*Task item:* An exact transcription of each entry below is required, without any pictures.
(Exercise data begins)
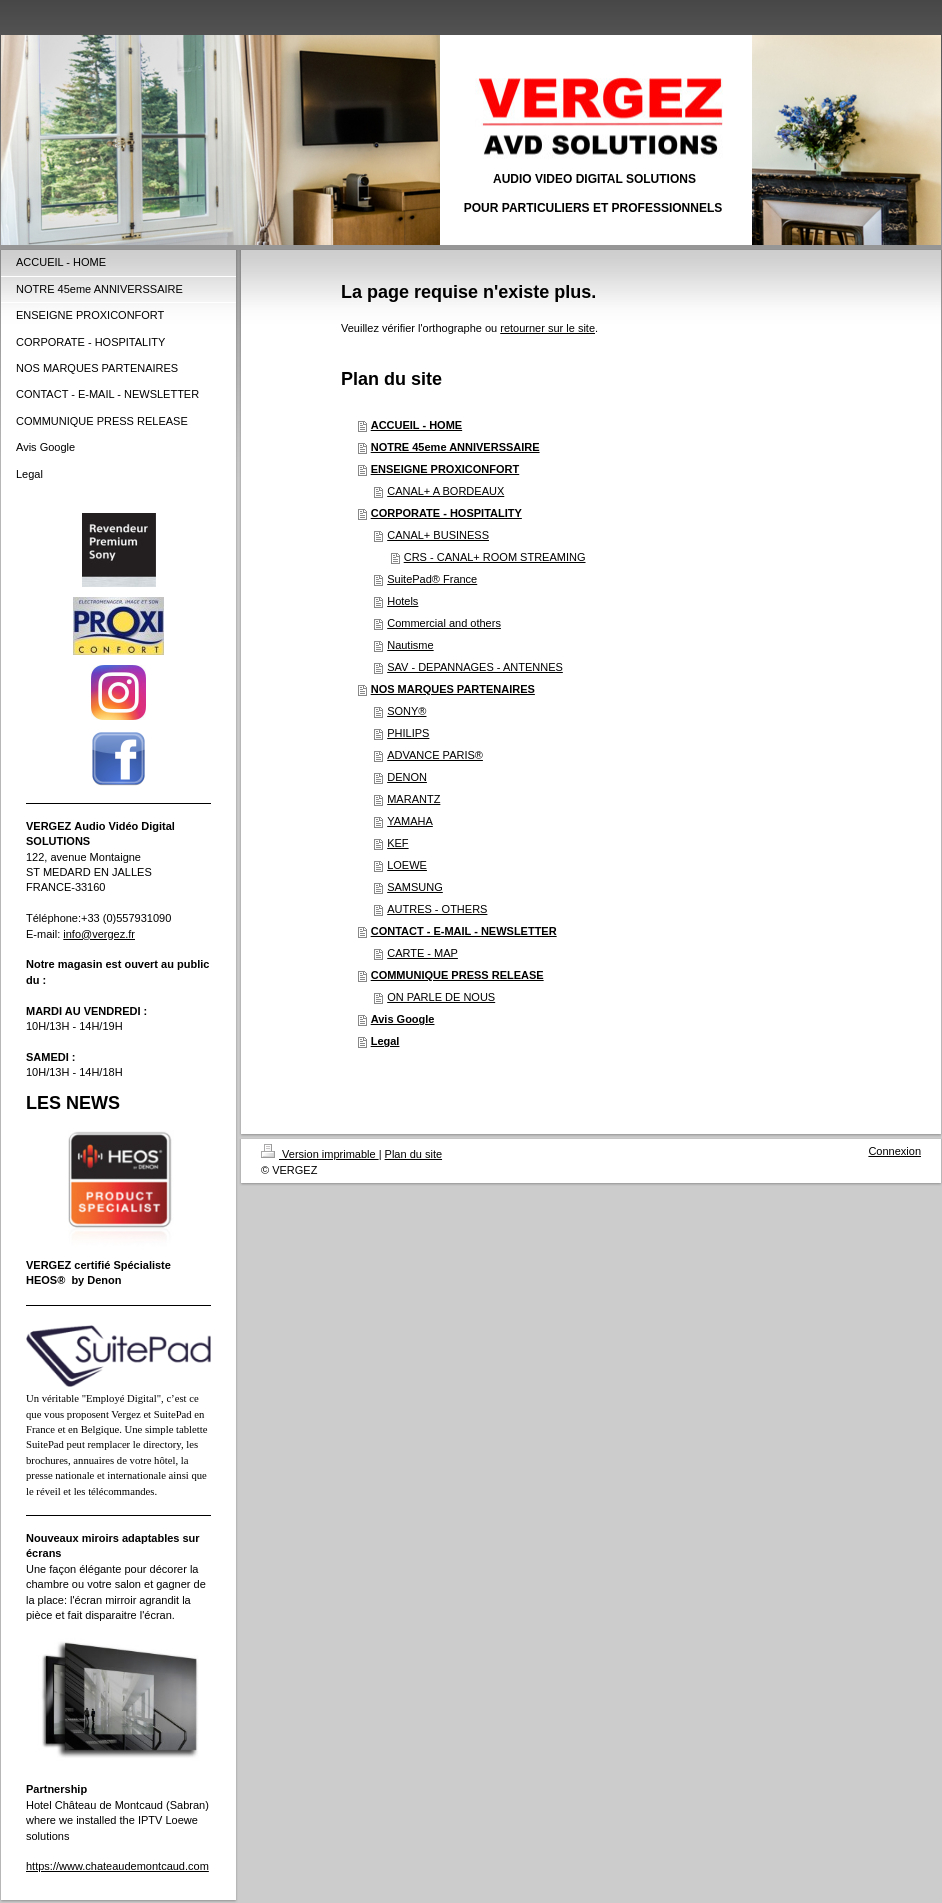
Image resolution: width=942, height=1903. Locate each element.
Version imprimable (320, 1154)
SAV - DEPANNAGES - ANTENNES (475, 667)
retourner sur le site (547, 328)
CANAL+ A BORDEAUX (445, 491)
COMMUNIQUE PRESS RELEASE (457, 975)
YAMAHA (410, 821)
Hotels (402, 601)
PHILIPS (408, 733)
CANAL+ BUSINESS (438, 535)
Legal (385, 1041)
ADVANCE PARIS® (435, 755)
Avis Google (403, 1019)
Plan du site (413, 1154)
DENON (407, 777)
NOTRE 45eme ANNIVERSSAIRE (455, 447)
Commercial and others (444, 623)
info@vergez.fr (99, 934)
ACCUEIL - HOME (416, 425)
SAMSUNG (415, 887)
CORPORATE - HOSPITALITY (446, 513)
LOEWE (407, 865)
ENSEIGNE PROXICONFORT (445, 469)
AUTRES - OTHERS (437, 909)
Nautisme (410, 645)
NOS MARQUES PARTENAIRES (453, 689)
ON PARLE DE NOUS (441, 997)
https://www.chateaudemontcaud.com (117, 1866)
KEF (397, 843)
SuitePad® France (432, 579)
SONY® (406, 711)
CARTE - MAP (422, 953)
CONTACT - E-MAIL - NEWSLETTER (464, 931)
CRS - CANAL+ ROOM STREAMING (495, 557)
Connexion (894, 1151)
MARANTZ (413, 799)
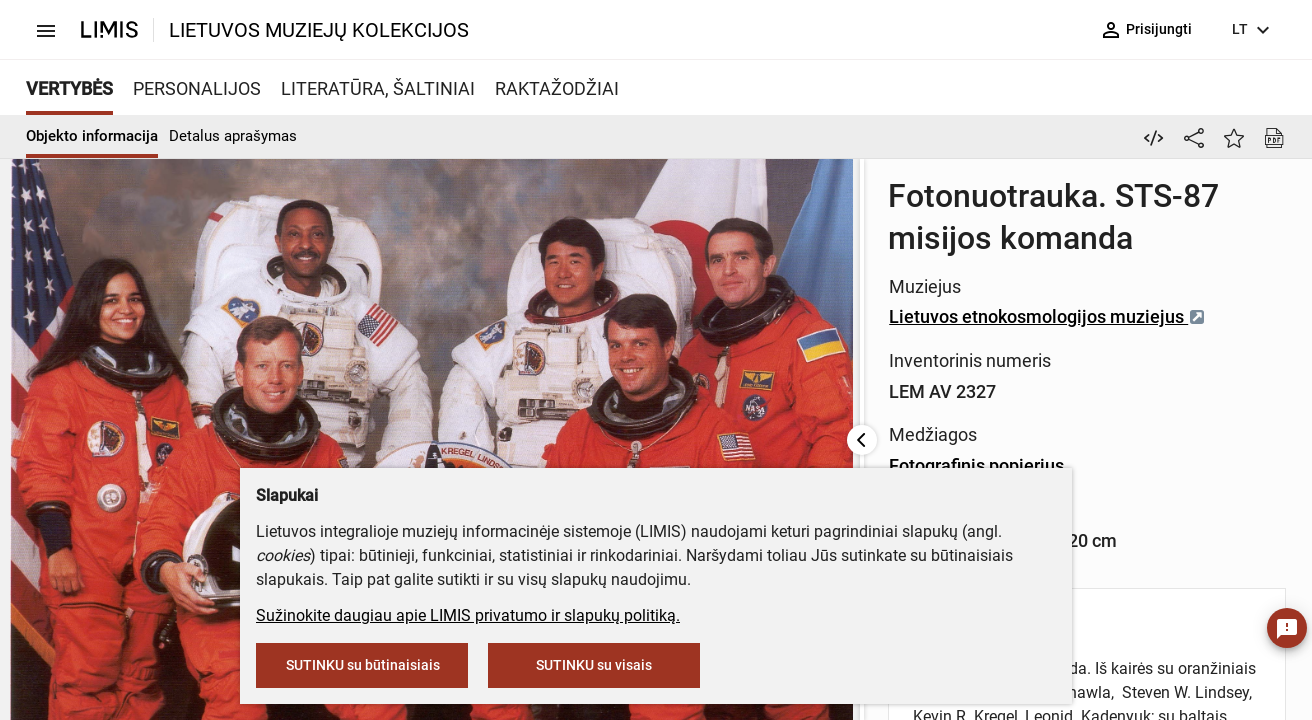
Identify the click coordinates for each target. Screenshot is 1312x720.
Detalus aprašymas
(Exercise data ends)
*Task result:*
Image resolution: width=942, height=1903. Locate each element.
Version imprimable (320, 1154)
SAV - DEPANNAGES - ANTENNES (475, 667)
retourner sur le site (547, 328)
CANAL+ A BORDEAUX (445, 491)
COMMUNIQUE PRESS RELEASE (457, 975)
YAMAHA (410, 821)
Hotels (402, 601)
PHILIPS (408, 733)
CANAL+ BUSINESS (438, 535)
Legal (385, 1041)
ADVANCE PARIS® (435, 755)
Avis Google (403, 1019)
Plan du site (413, 1154)
DENON (407, 777)
NOTRE 45eme ANNIVERSSAIRE (455, 447)
Commercial and others (444, 623)
info@vergez.fr (99, 934)
ACCUEIL - HOME (416, 425)
SAMSUNG (415, 887)
CORPORATE - HOSPITALITY (446, 513)
LOEWE (407, 865)
ENSEIGNE PROXICONFORT (445, 469)
AUTRES - OTHERS (437, 909)
Nautisme (410, 645)
NOS MARQUES PARTENAIRES (453, 689)
ON PARLE DE NOUS (441, 997)
https://www.chateaudemontcaud.com (117, 1866)
KEF (397, 843)
SuitePad® France (432, 579)
SONY® (406, 711)
CARTE - MAP (422, 953)
CONTACT - E-MAIL - NEWSLETTER (464, 931)
CRS - CANAL+ ROOM STREAMING (495, 557)
Connexion (894, 1151)
MARANTZ (413, 799)
Identify the click coordinates for each target. Screenshot is 1312x720.
Detalus aprašymas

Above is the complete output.